President Joe Biden has appointed Dr. Raj Panjabi, an Indian American physician and social entrepreneur originally from Liberia, to lead his Malaria Initiative, which runs programs in sub-Saharan Africa and Southeast Asia.
“After being sworn in this morning, I’m honored to share that I’ve been appointed by Joe Biden as the president’s Malaria Coordinator to lead the US president’s Malaria Initiative,” Panjabi wrote on Twitter Feb. 1. “I’m grateful for this chance to serve.”
“In the face of unprecedented crises, I am humbled by the challenges our country and our world faces to build back better. But as I have learned in America: we are not defined by the conditions we face, we are defined by how we respond,” Panjabi added in another tweet.
“My family and I arrived in America 30 years ago after fleeing civil war in Liberia. A community of Americans rallied around my family to help us build back our lives. It’s an honor to serve the country that helped build back my own life as part of the Biden-Harris Administration,” he wrote. “I’ve seen the relief on the faces of parents whose children survived malaria because they were treated with medicines and by health workers backed by its support,” he said.
Raj Panjabi fled Liberia during the country’s civil war at age nine, becoming a refugee in the US. He returned to Liberia as a medical student and in 2007, co-founded Last Mile Health. He has served as an assistant professor of medicine at the Harvard Medical School, an associate physician at the Brigham and Women’s Hospital and the CEO and co-founder of Last Mile Health, according to his profile on LinkedIn.
Raj Panjabi and the Last Mile Health team played a key role in the 2013-16 West Africa Ebola epidemic, helping train over a thousand frontline and community health workers and support the government of Liberia to lead its national Ebola Operations Centre.

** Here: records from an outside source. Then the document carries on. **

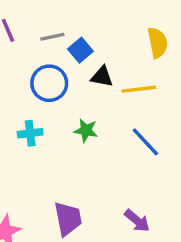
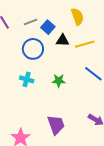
yellow semicircle: (158, 43) -> (77, 17), moved
green star: (86, 130) -> (59, 81), moved
cyan cross: (30, 133) -> (27, 79), turned 32

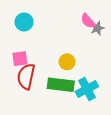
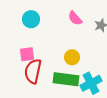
pink semicircle: (88, 21) -> (75, 18), moved

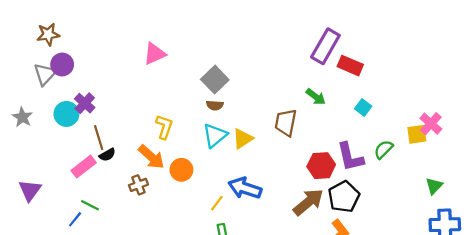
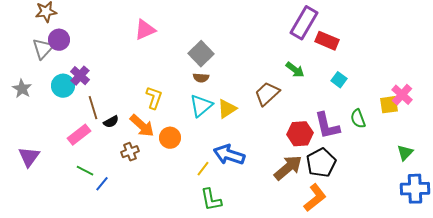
brown trapezoid: (286, 123) -> (267, 94), turned 36
green semicircle: (384, 149) -> (358, 119), turned -66
black semicircle: (107, 155) -> (111, 122), moved
blue line: (75, 219) -> (102, 184), moved

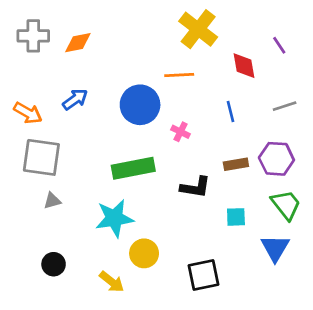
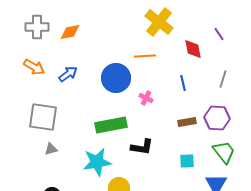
gray line: (285, 106) -> (223, 79), turned -54
orange arrow: (28, 113) -> (34, 67), moved
black L-shape: (195, 187) -> (142, 147), moved

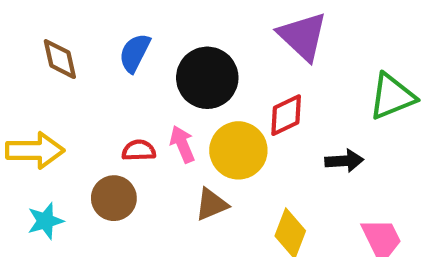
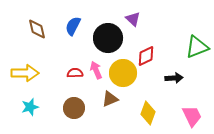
purple triangle: (303, 36) -> (133, 19), moved, size x0.6
brown circle: (114, 198) -> (74, 108), moved

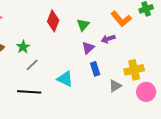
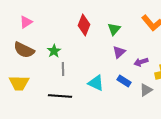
purple arrow: (108, 39) -> (141, 62), moved
gray line: (32, 65) -> (63, 69), turned -48
blue rectangle: (95, 69) -> (124, 81), moved, turned -40

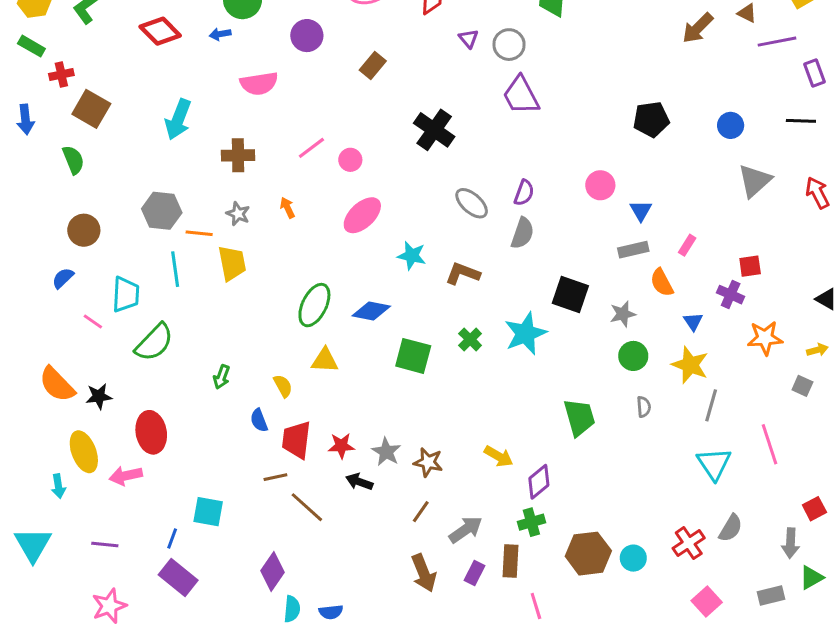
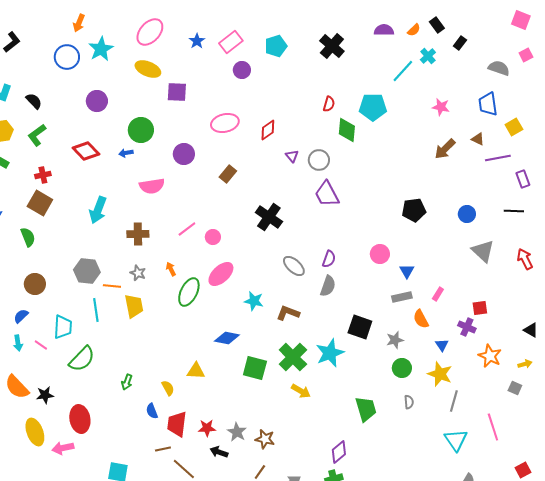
red cross: (61, 74) -> (43, 175), moved
gray triangle: (755, 181) -> (483, 251), turned -35
green ellipse: (314, 305) -> (189, 292), moved
orange star: (765, 338) -> (490, 356), turned 30
green cross: (470, 339) -> (293, 357), size x1.8
yellow arrow: (499, 456) -> (301, 391), moved
cyan arrow: (58, 486) -> (18, 343), moved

Raj Panjabi delivered testimony on the Ebola epidemic at the US Senate Foreign Relations Subcommittee.
As a doctor and public health professional who has cared for patients alongside the staff of the president’s Malaria Initiative, led by USAID and co-implemented with the Centers for Disease Control and Prevention, Panjabi said: “I’ve been inspired by how they’ve responded to fight malaria, one of the oldest and deadliest pandemics, and saved lives around the world.”
He shared that this cause really hits home for him. “My grandparents and parents were infected with malaria while living in India. As a child in Liberia, I fell sick with malaria, and as a doctor serving in Africa, I have seen this disease take too many lives,” he said.

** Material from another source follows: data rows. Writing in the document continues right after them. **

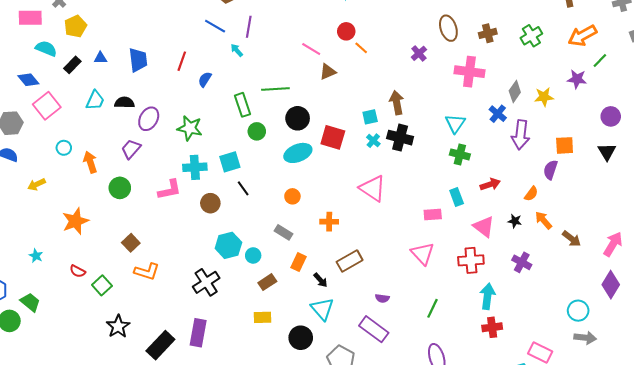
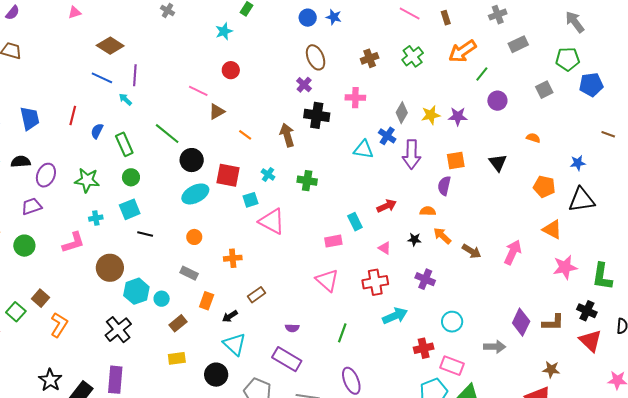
brown ellipse: (448, 28) -> (316, 57), moved
orange line: (361, 48) -> (245, 135), moved
pink cross: (469, 72) -> (355, 98), size x0.7
purple star: (577, 79) -> (458, 116), moved
green line: (275, 89) -> (167, 134), turned 48
green rectangle: (243, 105) -> (124, 144), moved
purple circle: (611, 116) -> (497, 101), moved
cyan square: (370, 117) -> (250, 200), moved
cyan triangle: (455, 124) -> (363, 149), moved, turned -50
green circle: (257, 131) -> (131, 177), moved
black cross: (400, 138) -> (317, 115), moved
purple trapezoid: (131, 149) -> (32, 206), turned 35
green cross: (460, 154) -> (307, 181), moved
cyan cross: (195, 167) -> (96, 218), size x0.6
black line: (243, 188) -> (145, 234), turned -35
orange semicircle: (531, 194) -> (428, 211), turned -119
brown circle: (210, 203) -> (110, 268), moved, size x1.4
pink triangle: (484, 227) -> (385, 248), size x0.6
brown rectangle: (350, 261) -> (256, 295), size x0.7
orange L-shape: (147, 272) -> (59, 325), turned -70
black arrow: (321, 280) -> (230, 316), turned 105
green square: (102, 285) -> (16, 312), moved
purple diamond: (611, 285) -> (521, 322), moved
cyan arrow: (487, 296) -> (395, 316), turned 65
cyan circle: (578, 311) -> (452, 322), moved
black star: (118, 326) -> (50, 380), moved
red cross: (492, 327) -> (424, 348), moved

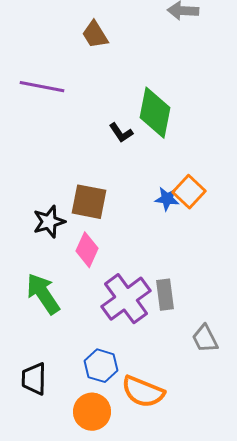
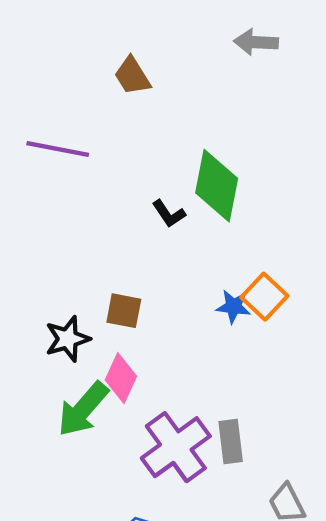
brown square: (89, 202) -> (124, 311), size x0.7
green arrow: (43, 294) -> (83, 409), moved, turned -105

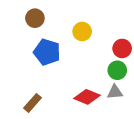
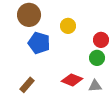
brown circle: (35, 18) -> (29, 15), size x1.5
gray triangle: (115, 92) -> (95, 86), moved

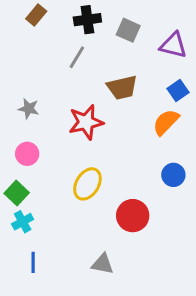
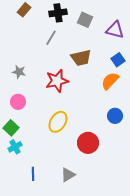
blue line: (33, 262) -> (33, 174), moved
gray triangle: (103, 264) -> (68, 175), turned -42

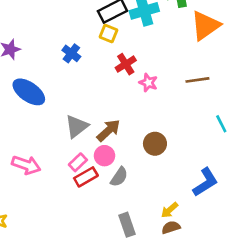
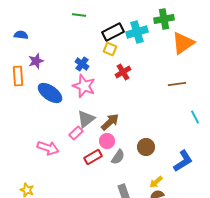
pink star: (148, 83) -> (84, 86), moved, size x1.6
brown circle: (155, 144) -> (146, 147), moved
pink rectangle: (78, 162) -> (76, 133), moved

“I’ve seen how the Malaria Initiative and its partners have responded with resolve in the countries where it operates. I’ve seen the relief on the faces of parents whose children survived malaria because they were treated with medicines and by health workers backed by its support,” he went on to explain.
Panjabi is the co-founder and CEO of the nonprofit Last Mile Health, which tackles the “last mile” — the final, critical step of delivering products or services to consumers — a conundrum for businesses and in health care, where last-mile problems hit poor regions especially hard, according to the organization’s website.
After escaping a civil war in his home country of Liberia at age 9, Panjabi returned as a 24-year-old medical student to serve the people he had left behind and co-founded Last Mile Health.
Last Mile Health partners with government to deploy, support, and manage networks of community health professionals and to integrate them into the public health system. With training in maternal and child health, family planning, treatment adherence and surveillance of epidemics, together with mentoring from nurse supervisors, these community health workers deliver quality healthcare to remote communities, the foundation noted.
In 2016, TIME Magazine named Panjabi to its annual list of the “100 Most Influential People in the World.” In 2017, he was named by Fortune magazine to its list of “The World’s 50 Greatest Leaders.